Data: Begin
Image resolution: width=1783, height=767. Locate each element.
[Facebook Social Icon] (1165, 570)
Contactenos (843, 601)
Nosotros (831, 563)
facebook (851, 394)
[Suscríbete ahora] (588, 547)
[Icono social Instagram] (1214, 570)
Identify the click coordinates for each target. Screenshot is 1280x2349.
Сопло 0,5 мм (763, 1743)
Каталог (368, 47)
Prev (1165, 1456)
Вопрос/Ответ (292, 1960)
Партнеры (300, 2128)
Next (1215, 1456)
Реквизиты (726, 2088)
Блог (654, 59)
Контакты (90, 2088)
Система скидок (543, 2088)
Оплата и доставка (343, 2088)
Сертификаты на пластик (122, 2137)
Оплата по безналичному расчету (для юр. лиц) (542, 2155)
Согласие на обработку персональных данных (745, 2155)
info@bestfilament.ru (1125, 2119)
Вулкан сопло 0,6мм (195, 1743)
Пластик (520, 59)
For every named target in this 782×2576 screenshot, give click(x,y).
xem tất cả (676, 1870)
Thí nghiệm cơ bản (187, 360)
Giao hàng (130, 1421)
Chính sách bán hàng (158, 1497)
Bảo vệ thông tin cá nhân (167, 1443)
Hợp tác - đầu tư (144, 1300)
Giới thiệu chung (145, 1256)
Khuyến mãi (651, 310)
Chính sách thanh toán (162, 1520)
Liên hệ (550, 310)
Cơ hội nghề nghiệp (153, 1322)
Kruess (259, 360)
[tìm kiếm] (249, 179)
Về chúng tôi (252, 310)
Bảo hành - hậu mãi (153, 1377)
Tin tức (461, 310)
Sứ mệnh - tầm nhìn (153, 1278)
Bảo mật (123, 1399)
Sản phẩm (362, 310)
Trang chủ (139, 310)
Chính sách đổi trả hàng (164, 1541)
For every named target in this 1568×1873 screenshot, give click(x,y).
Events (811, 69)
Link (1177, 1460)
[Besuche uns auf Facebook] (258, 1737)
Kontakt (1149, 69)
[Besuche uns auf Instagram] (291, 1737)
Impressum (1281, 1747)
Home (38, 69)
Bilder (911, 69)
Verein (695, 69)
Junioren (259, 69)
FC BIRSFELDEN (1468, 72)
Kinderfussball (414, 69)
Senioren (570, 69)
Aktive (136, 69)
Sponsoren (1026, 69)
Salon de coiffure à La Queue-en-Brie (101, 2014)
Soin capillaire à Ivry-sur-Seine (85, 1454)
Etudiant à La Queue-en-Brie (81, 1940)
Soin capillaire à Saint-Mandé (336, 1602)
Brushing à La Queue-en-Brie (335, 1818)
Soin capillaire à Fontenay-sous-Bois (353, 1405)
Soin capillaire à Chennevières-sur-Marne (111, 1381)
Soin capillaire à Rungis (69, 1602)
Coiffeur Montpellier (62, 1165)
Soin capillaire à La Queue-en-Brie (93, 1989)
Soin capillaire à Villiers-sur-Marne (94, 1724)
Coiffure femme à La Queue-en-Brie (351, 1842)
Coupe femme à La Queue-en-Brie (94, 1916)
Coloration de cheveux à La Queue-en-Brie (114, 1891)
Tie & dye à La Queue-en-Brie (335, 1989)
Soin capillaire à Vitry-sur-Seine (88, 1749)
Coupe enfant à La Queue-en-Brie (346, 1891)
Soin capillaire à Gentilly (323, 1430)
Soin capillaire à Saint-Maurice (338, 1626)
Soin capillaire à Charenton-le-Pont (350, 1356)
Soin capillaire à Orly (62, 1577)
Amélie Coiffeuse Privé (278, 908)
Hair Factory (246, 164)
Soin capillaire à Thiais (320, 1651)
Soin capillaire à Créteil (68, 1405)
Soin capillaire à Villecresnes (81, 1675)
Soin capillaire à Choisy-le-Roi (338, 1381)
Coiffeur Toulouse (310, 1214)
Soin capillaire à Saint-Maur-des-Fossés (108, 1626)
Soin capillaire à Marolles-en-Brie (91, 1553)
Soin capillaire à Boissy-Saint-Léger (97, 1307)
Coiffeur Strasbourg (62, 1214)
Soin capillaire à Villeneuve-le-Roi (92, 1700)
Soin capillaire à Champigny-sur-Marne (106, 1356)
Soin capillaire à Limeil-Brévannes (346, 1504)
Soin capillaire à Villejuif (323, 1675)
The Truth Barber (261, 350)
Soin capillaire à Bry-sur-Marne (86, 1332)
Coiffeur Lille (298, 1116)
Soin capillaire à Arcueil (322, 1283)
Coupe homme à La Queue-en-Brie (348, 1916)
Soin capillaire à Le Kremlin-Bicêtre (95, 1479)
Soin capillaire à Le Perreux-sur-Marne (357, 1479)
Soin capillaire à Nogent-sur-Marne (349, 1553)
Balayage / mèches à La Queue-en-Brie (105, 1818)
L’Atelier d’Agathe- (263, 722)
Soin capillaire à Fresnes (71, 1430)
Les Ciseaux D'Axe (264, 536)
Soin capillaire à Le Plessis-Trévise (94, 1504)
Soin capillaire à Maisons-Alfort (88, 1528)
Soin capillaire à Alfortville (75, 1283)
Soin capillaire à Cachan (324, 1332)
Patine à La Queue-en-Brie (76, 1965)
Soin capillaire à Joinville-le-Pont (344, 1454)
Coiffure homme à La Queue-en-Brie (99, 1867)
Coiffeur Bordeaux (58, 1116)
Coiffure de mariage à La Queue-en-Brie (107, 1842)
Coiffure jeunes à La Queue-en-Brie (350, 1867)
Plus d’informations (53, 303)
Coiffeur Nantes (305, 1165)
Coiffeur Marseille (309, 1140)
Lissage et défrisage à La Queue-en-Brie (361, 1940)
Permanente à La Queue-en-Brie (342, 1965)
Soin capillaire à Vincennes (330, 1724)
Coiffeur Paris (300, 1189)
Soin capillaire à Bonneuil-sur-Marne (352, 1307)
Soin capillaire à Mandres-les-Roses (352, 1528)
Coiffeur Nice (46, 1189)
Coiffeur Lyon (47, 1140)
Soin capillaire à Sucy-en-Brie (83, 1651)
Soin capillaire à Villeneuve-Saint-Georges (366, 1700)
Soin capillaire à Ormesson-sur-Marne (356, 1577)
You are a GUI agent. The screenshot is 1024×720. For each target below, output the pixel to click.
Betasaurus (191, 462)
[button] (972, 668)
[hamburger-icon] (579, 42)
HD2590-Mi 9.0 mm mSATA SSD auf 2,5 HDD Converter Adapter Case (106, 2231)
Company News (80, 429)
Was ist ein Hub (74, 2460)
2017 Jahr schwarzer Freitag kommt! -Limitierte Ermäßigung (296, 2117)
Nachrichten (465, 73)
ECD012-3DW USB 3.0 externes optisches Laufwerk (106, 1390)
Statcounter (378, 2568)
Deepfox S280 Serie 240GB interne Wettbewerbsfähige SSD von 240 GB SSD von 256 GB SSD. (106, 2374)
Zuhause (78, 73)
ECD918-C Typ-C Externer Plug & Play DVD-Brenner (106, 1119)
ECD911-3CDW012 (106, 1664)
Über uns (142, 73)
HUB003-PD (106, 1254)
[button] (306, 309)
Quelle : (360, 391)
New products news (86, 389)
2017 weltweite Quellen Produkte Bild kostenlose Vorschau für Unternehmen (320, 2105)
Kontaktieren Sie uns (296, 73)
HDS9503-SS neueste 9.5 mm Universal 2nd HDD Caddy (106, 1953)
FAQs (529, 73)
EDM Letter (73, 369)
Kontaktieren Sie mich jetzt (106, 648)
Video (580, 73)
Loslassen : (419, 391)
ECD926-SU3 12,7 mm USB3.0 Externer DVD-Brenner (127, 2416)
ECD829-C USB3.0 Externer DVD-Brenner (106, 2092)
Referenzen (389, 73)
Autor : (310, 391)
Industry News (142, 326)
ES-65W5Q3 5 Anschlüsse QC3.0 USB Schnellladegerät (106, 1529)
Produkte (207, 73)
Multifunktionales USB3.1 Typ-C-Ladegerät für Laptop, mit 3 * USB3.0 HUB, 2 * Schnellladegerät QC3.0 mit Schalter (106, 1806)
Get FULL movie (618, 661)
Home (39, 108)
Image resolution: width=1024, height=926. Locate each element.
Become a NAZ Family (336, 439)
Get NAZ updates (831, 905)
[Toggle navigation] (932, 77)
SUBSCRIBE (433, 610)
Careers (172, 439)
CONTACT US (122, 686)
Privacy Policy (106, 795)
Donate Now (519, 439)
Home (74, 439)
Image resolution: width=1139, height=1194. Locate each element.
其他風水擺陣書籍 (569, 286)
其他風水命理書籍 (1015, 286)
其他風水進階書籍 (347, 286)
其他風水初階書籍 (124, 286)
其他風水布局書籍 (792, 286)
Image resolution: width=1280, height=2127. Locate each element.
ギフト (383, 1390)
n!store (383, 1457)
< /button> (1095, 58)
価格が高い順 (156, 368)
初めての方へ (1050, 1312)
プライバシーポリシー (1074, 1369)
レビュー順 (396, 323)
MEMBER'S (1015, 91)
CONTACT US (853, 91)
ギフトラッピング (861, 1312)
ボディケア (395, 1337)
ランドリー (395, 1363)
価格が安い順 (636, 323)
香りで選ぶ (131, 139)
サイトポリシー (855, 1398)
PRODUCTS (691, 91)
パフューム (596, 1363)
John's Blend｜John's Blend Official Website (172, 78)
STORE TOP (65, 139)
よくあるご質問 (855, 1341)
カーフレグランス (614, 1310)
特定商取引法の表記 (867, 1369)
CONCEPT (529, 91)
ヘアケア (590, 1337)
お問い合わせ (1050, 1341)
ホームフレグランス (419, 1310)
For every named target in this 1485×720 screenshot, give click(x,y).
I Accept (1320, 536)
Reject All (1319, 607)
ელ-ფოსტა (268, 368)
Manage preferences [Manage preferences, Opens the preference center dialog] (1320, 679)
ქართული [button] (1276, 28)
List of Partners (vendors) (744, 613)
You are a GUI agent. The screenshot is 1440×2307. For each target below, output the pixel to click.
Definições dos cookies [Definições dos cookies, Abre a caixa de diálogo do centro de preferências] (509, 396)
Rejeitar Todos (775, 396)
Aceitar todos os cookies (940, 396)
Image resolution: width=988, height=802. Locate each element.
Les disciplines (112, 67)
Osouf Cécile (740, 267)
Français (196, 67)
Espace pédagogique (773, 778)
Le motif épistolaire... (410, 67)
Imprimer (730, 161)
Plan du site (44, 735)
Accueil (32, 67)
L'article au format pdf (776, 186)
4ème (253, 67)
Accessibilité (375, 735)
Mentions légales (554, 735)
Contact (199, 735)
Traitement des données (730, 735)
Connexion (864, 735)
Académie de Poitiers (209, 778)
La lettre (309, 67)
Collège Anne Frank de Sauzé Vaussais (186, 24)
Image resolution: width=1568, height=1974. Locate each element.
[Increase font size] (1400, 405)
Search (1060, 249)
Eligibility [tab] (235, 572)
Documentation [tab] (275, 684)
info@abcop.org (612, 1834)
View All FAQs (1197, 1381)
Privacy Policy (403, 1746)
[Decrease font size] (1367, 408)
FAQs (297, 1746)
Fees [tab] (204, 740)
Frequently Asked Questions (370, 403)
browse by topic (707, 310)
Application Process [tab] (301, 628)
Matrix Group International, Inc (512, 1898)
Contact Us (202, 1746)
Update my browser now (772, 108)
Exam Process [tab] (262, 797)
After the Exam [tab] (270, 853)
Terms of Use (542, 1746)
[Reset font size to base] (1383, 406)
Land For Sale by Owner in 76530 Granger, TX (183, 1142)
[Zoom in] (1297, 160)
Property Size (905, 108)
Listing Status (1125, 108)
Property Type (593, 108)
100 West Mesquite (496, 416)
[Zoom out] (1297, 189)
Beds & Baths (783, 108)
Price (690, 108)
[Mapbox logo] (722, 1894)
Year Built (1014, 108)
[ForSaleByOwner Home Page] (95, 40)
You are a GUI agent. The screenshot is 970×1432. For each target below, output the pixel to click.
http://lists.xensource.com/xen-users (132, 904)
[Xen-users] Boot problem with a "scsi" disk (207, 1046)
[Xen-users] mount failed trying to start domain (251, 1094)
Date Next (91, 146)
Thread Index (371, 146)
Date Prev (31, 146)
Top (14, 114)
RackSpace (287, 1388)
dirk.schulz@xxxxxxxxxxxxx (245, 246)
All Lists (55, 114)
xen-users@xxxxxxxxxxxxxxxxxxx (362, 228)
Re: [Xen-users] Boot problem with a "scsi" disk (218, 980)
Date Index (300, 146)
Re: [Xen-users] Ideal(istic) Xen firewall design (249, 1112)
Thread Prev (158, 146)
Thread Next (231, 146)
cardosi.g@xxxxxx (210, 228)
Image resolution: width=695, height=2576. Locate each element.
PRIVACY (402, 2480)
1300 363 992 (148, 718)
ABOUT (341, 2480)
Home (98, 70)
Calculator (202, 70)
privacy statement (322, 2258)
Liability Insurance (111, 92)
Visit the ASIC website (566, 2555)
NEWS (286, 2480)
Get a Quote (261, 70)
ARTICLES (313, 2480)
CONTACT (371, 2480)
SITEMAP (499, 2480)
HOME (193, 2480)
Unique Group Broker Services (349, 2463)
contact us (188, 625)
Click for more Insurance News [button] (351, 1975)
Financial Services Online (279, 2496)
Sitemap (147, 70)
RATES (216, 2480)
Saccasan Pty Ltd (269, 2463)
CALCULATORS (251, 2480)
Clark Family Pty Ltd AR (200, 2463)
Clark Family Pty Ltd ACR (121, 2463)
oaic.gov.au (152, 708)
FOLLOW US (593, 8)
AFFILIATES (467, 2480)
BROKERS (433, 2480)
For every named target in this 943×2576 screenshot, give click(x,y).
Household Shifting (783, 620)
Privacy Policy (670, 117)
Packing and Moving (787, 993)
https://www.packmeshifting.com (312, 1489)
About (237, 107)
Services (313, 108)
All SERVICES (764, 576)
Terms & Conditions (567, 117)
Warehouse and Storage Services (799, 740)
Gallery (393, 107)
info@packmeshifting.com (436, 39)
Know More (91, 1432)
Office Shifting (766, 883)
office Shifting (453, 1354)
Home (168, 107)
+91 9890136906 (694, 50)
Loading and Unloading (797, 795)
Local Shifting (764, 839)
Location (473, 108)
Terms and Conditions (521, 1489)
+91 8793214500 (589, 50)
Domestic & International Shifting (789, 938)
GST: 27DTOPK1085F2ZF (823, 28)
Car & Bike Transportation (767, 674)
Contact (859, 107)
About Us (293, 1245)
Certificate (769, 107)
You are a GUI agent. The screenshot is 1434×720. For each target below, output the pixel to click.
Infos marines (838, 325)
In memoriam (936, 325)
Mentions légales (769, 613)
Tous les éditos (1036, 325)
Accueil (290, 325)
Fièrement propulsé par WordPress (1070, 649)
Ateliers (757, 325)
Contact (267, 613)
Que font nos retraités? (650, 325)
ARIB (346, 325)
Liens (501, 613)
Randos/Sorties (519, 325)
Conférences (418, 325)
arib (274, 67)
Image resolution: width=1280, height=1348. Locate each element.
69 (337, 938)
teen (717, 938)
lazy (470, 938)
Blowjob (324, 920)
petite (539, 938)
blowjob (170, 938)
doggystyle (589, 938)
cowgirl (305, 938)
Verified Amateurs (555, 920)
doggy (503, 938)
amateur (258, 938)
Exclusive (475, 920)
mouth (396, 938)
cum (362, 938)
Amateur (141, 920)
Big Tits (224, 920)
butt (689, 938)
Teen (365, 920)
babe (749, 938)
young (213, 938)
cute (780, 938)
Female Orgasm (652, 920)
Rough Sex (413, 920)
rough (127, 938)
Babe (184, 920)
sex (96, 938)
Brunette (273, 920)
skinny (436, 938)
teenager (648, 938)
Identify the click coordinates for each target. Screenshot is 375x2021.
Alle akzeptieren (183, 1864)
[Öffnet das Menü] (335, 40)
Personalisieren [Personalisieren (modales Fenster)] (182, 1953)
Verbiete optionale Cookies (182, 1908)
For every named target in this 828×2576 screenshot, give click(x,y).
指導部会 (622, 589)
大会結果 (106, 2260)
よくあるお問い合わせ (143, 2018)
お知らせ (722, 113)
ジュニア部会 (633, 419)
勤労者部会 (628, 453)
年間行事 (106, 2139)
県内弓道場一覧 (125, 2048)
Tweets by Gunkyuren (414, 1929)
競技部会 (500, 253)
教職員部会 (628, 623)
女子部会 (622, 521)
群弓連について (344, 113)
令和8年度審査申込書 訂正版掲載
Data: End
● **Task description**
Show all lines in the entries above where the string "scsi" appears.

● **Your solution**
[Xen-users] Boot problem with a "scsi" disk (207, 1046)
Re: [Xen-users] Boot problem with a "scsi" disk (218, 980)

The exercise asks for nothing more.